Low credit growth makes large banks curb capital mobilisation

Low credit growth has made large banks curb capital mobilisation and implement solutions for attracting borrowers.

According to the State Bank of Vietnam (SBV), outstanding loans of the whole economy surpassed VND12.3 quadrillion in the first five months of 2023, an increase of 3.17% compared to the end of 2022. 

This growth rate was lower than the rate of 8% in the first five months of 2022. It showed that the capital absorption of the economy was still weak. 

SBV deputy governor Pham Thanh Ha said manufacturing enterprises are still facing difficulties in the consumption of products, leading to lower demand for new loans for production.

For small and medium-sized enterprises, some with weak financial situations have had no feasible plans, so they have not met the bank's loan requirements.

Regarding real estate credit, many real estate projects have faced difficulties, including legal problems, so the credit demand for real estate has also decreased.

According to SSI experts, the weak demand for capital was the main reason for the lower credit growth in the first five months of the year. 

The experts have quoted the forecasts of commercial banks as saying that the credit demand was low in the second quarter of 2023. This demand is unlikely to increase sharply in the second half of the year because the businesses are still facing many difficulties, although lending interest rates have dropped significantly after SBV's three policy interest rate cuts from March to May.

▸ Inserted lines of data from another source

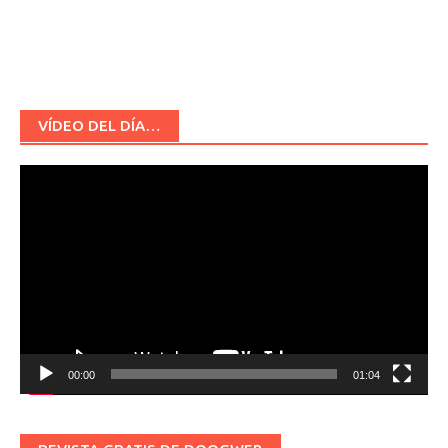
VÍDEO DEL DÍA…
Reproductor
de
vídeo
00:00
01:04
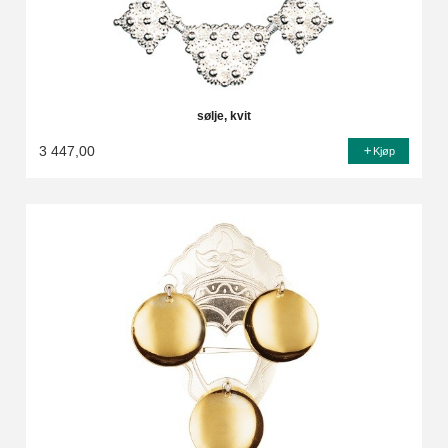
sølje, kvit
3 447,00
Kjøp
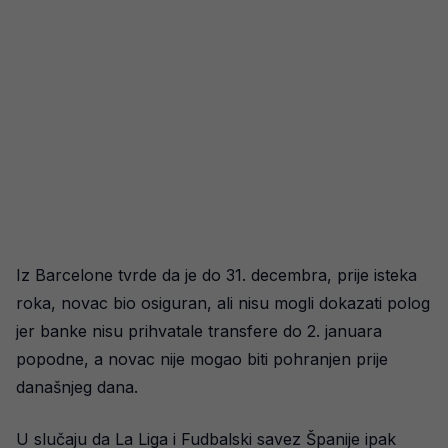
Iz Barcelone tvrde da je do 31. decembra, prije isteka
roka, novac bio osiguran, ali nisu mogli dokazati polog
jer banke nisu prihvatale transfere do 2. januara
popodne, a novac nije mogao biti pohranjen prije
današnjeg dana.
U slučaju da La Liga i Fudbalski savez Španije ipak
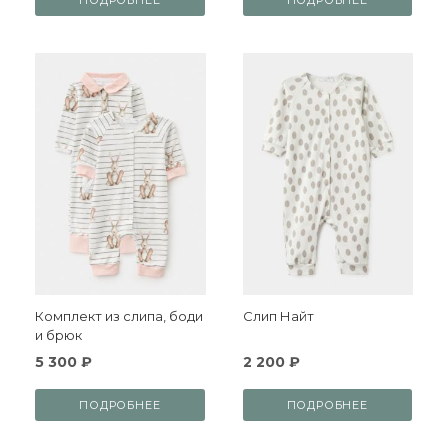
ПОДРОБНЕЕ
ПОДРОБНЕЕ
Комплект из слипа, боди
Слип Найт
и брюк
5 300 ₽
2 200 ₽
ПОДРОБНЕЕ
ПОДРОБНЕЕ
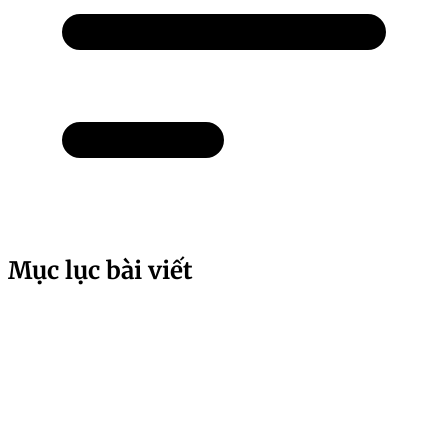
Mục lục bài viết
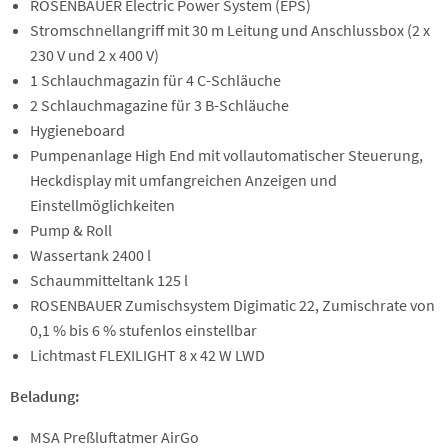
ROSENBAUER Electric Power System (EPS)
Stromschnellangriff mit 30 m Leitung und Anschlussbox (2 x
230 V und 2 x 400 V)
1 Schlauchmagazin für 4 C-Schläuche
2 Schlauchmagazine für 3 B-Schläuche
Hygieneboard
Pumpenanlage High End mit vollautomatischer Steuerung,
Heckdisplay mit umfangreichen Anzeigen und
Einstellmöglichkeiten
Pump & Roll
Wassertank 2400 l
Schaummitteltank 125 l
ROSENBAUER Zumischsystem Digimatic 22, Zumischrate von
0,1 % bis 6 % stufenlos einstellbar
Lichtmast FLEXILIGHT 8 x 42 W LWD
Beladung:
MSA Preßluftatmer AirGo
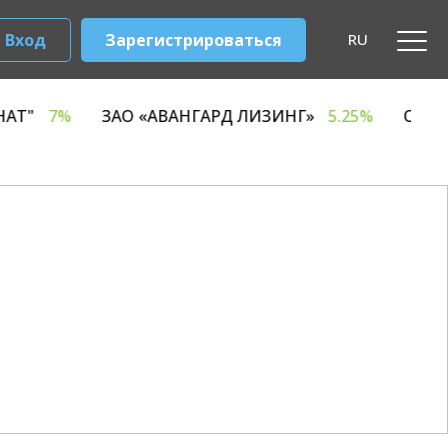
Вход
Зарегистрироваться
RU
ЫЙ КОМБИНАТ"
7%
ЗАО «АВАНГАРД ЛИЗИНГ»
5.2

The average lending interest rate, excluding incentives, was 12.5% per year, down about 2.2% from the end of 2022 but still about 2% higher than the rate in 2019, according to SSI.

Meanwhile, according to the latest data of SBV, the average lending interest rate for new loans is at 9.07% a year at present, down 0.9% compared to the end of last year. 

Commercial banks have all lowered lending rates to stimulate investment and consumption demand, but the new interest rates are mainly applied to new loans. Only a few commercial banks (mainly state-owned commercial banks) reduce interest rates on existing loans.

Agribank is the bank with the most attractive lending rates in the system, but it is not easy to have credit growth. 

This bank's credit growth reduced in the first four months of the year and only recovered in May 2023. The difficulties of the domestic market, including weak consumption of agricultural products, caused a strong reduction in credit demand, according to Agribank.

VietinBank's credit growth reached 6% in the first five months, the highest among state-owned commercial banks. However, a VietinBank leader said that in May 2023, its credit growth began to decline.

Leaders of many banks have admitted that capital absorption of the economy is too low even though the interest rates have cooled down. This causes big banks to curb the mobilisation of capital and also have solutions to attract more borrowers.

A BIDV leader said with dozens of credit institutions, there are many chances for businesses to access credit. Many banks have strict regulations for lending activities, but there are some others without strict regulations, so businesses have more opportunities to borrow capital.

At four large state-owned banks, including Vietcombank, Agribank, VietinBank and BIDV, the highest interest rate is 6.8% per year for a 12-month term.

At the same time, these banks are striving to reduce costs and further cut deposit interest rates to continuously cool down lending rates.

Le Thanh Tung, a member of VietinBank's board of directors, told nhandan.vn that since the end of February, many banks have continuously announced interest rate reductions and launched credit packages to stimulate borrowing activities. 

However, the number of dissolved and bankrupt enterprises was significantly higher than that of newly established enterprises. That proves that businesses face so many difficulties.

Therefore, besides the banks' solutions, the SBV deputy governor said that the stimulative solutions for the economy are very important. Ministries and sectors should continue to promote supportive policies for the development of enterprises, and remove difficulties in the consumption market and the real estate market.

BIDV will continue to reduce the lending interest rates to stimulate the investment and consumption needs of people and businesses, thereby helping recover credit growth.

VietinBank is striving to accelerate the implementation of the 2% interest rate support package and implement Circular 02 on debt structure.